Without any pictures, restate the full set of records below exactly.

- - -

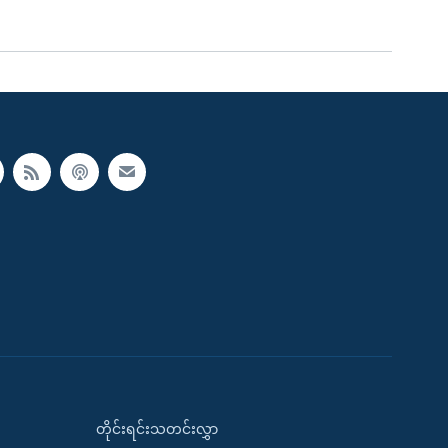
တိုင်းရင်းသတင်းလွှာ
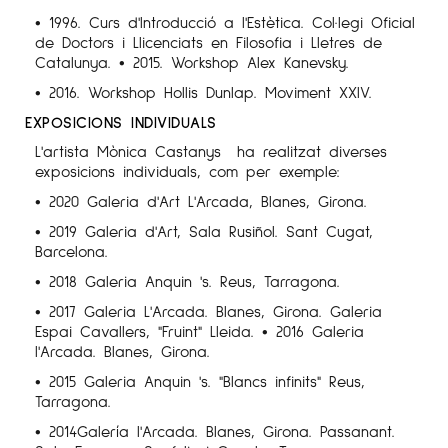
• 1996. Curs d'Introducció a l'Estètica. Col·legi Oficial
de Doctors i Llicenciats en Filosofia i Lletres de
Catalunya. • 2015. Workshop Alex Kanevsky.
• 2016. Workshop Hollis Dunlap. Moviment XXIV.
EXPOSICIONS INDIVIDUALS
L'artista Mònica Castanys ha realitzat diverses
exposicions individuals, com per exemple:
• 2020 Galeria d'Art L'Arcada, Blanes, Girona.
• 2019 Galeria d'Art, Sala Rusiñol. Sant Cugat,
Barcelona.
• 2018 Galeria Anquin 's. Reus, Tarragona.
• 2017 Galeria L'Arcada. Blanes, Girona. Galeria
Espai Cavallers, "Fruint" Lleida. • 2016 Galeria
l'Arcada. Blanes, Girona.
• 2015 Galeria Anquin 's. "Blancs infinits" Reus,
Tarragona.
• 2014Galería l'Arcada. Blanes, Girona. Passanant.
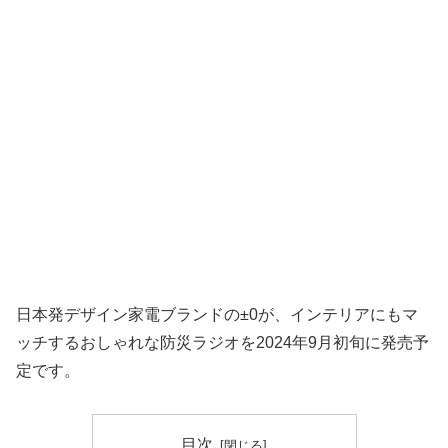
日本発デザイン家電ブランドの±0が、インテリアにもマ
ッチするおしゃれな防災ラジオを2024年9月初旬に発売予
定です。
目次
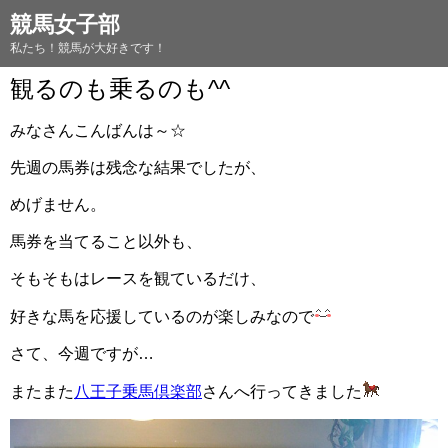
競馬女子部
私たち！競馬が大好きです！
観るのも乗るのも^^
みなさんこんばんは～☆
先週の馬券は残念な結果でしたが、
めげません。
馬券を当てること以外も、
そもそもはレースを観ているだけ、
好きな馬を応援しているのが楽しみなので
さて、今週ですが…
またまた
八王子乗馬倶楽部
さんへ行ってきました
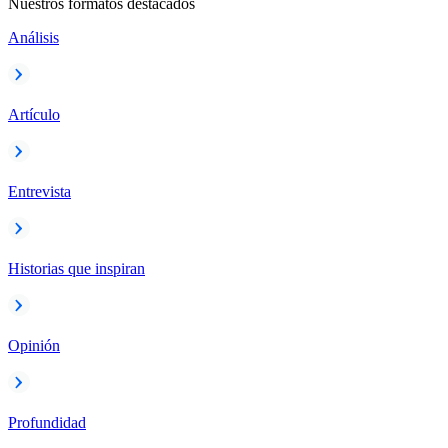
Nuestros formatos destacados
Análisis
Artículo
Entrevista
Historias que inspiran
Opinión
Profundidad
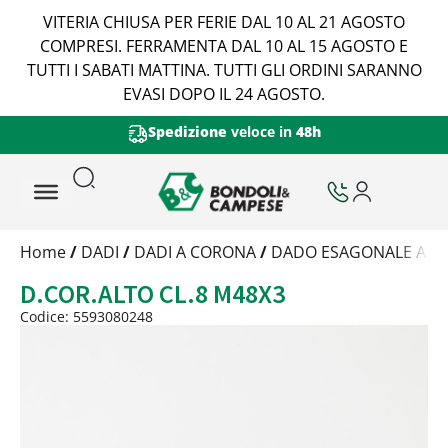
VITERIA CHIUSA PER FERIE DAL 10 AL 21 AGOSTO
COMPRESI. FERRAMENTA DAL 10 AL 15 AGOSTO E
TUTTI I SABATI MATTINA. TUTTI GLI ORDINI SARANNO
EVASI DOPO IL 24 AGOSTO.
Spedizione
veloce in
48h
Trattamento
Home
/
DADI
/
DADI A CORONA
/
DADO ESAGONALE ALTO
Codice
D.COR.ALTO CL.8 M48X3
Peso
Quantità
Codice: 5593080248
Trattamento:
grezzo
Codice:
5593080248
Peso:
0,992kg
(per conf.)
Devi loggarti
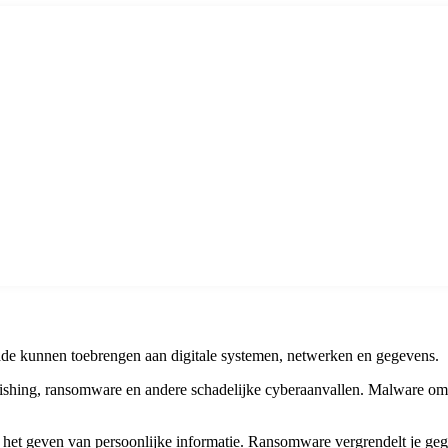
hade kunnen toebrengen aan digitale systemen, netwerken en gegevens.
phishing, ransomware en andere schadelijke cyberaanvallen. Malware o
ot het geven van persoonlijke informatie. Ransomware vergrendelt je ge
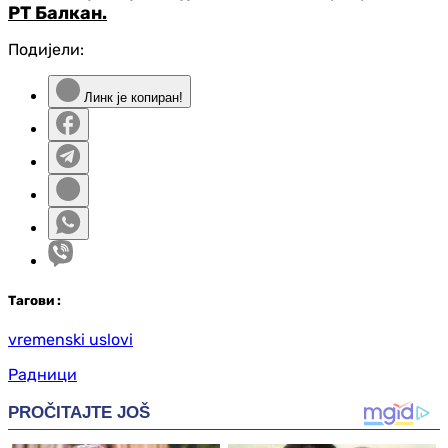
РТ Балкан.
Подијели:
Линк је копиран!
Таг
ови
:
vremenski uslovi
Радници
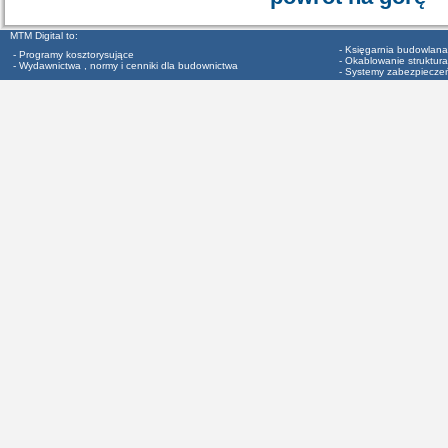
MTM Digital to:
- Księgarnia budowlana
- Programy kosztorysujące
- Okablowanie struktura
- Wydawnictwa , normy i cenniki dla budownictwa
- Systemy zabezpiecze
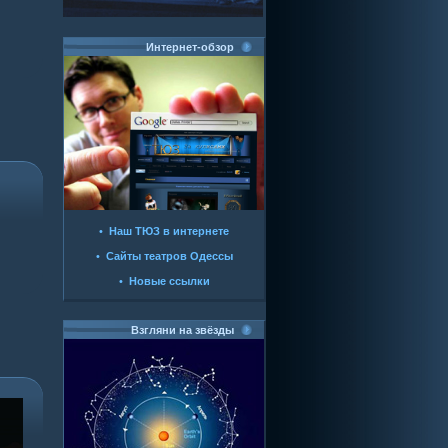
Интернет-обзор
•
Наш ТЮЗ в интернете
•
Сайты театров Одессы
•
Новые ссылки
Взгляни на звёзды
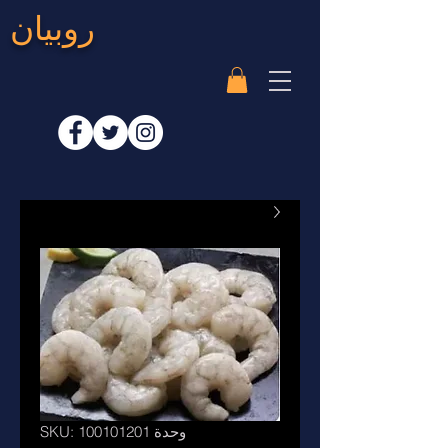
روبيان
وحدة SKU: 100101201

- - -

## Solution
တိုင်းရင်းသတင်းလွှာ
• 1996. Curs d'Introducció a l'Estètica. Col·legi Oficial
de Doctors i Llicenciats en Filosofia i Lletres de
Catalunya. • 2015. Workshop Alex Kanevsky.
• 2016. Workshop Hollis Dunlap. Moviment XXIV.
EXPOSICIONS INDIVIDUALS
L'artista Mònica Castanys ha realitzat diverses
exposicions individuals, com per exemple:
• 2020 Galeria d'Art L'Arcada, Blanes, Girona.
• 2019 Galeria d'Art, Sala Rusiñol. Sant Cugat,
Barcelona.
• 2018 Galeria Anquin 's. Reus, Tarragona.
• 2017 Galeria L'Arcada. Blanes, Girona. Galeria
Espai Cavallers, "Fruint" Lleida. • 2016 Galeria
l'Arcada. Blanes, Girona.
• 2015 Galeria Anquin 's. "Blancs infinits" Reus,
Tarragona.
• 2014Galería l'Arcada. Blanes, Girona. Passanant.
日本発デザイン家電ブランドの±0が、インテリアにもマ
ッチするおしゃれな防災ラジオを2024年9月初旬に発売予
定です。
目次
競馬女子部
私たち！競馬が大好きです！
観るのも乗るのも^^
みなさんこんばんは～☆
先週の馬券は残念な結果でしたが、
めげません。
馬券を当てること以外も、
そもそもはレースを観ているだけ、
好きな馬を応援しているのが楽しみなので
さて、今週ですが…
またまた
八王子乗馬倶楽部
さんへ行ってきました
Nuestros formatos destacados
Análisis
Artículo
Entrevista
Historias que inspiran
Opinión
Profundidad
VITERIA CHIUSA PER FERIE DAL 10 AL 21 AGOSTO
COMPRESI. FERRAMENTA DAL 10 AL 15 AGOSTO E
TUTTI I SABATI MATTINA. TUTTI GLI ORDINI SARANNO
EVASI DOPO IL 24 AGOSTO.
Spedizione
veloce in
48h
Trattamento
Home
/
DADI
/
DADI A CORONA
/
DADO ESAGONALE ALTO
Codice
D.COR.ALTO CL.8 M48X3
Peso
Quantità
Codice: 5593080248
Trattamento:
grezzo
Codice:
5593080248
Peso:
0,992kg
(per conf.)
Devi loggarti
hade kunnen toebrengen aan digitale systemen, netwerken en gegevens.
phishing, ransomware en andere schadelijke cyberaanvallen. Malware o
ot het geven van persoonlijke informatie. Ransomware vergrendelt je ge
РТ Балкан.
Подијели:
Линк је копиран!
Таг
ови
:
vremenski uslovi
Радници
MTM Digital to:
- Księgarnia budowlana
- Programy kosztorysujące
- Okablowanie struktura
- Wydawnictwa , normy i cenniki dla budownictwa
- Systemy zabezpiecze
Интернет-обзор
•
Наш ТЮЗ в интернете
•
Сайты театров Одессы
•
Новые ссылки
Взгляни на звёзды
روبيان
وحدة SKU: 100101201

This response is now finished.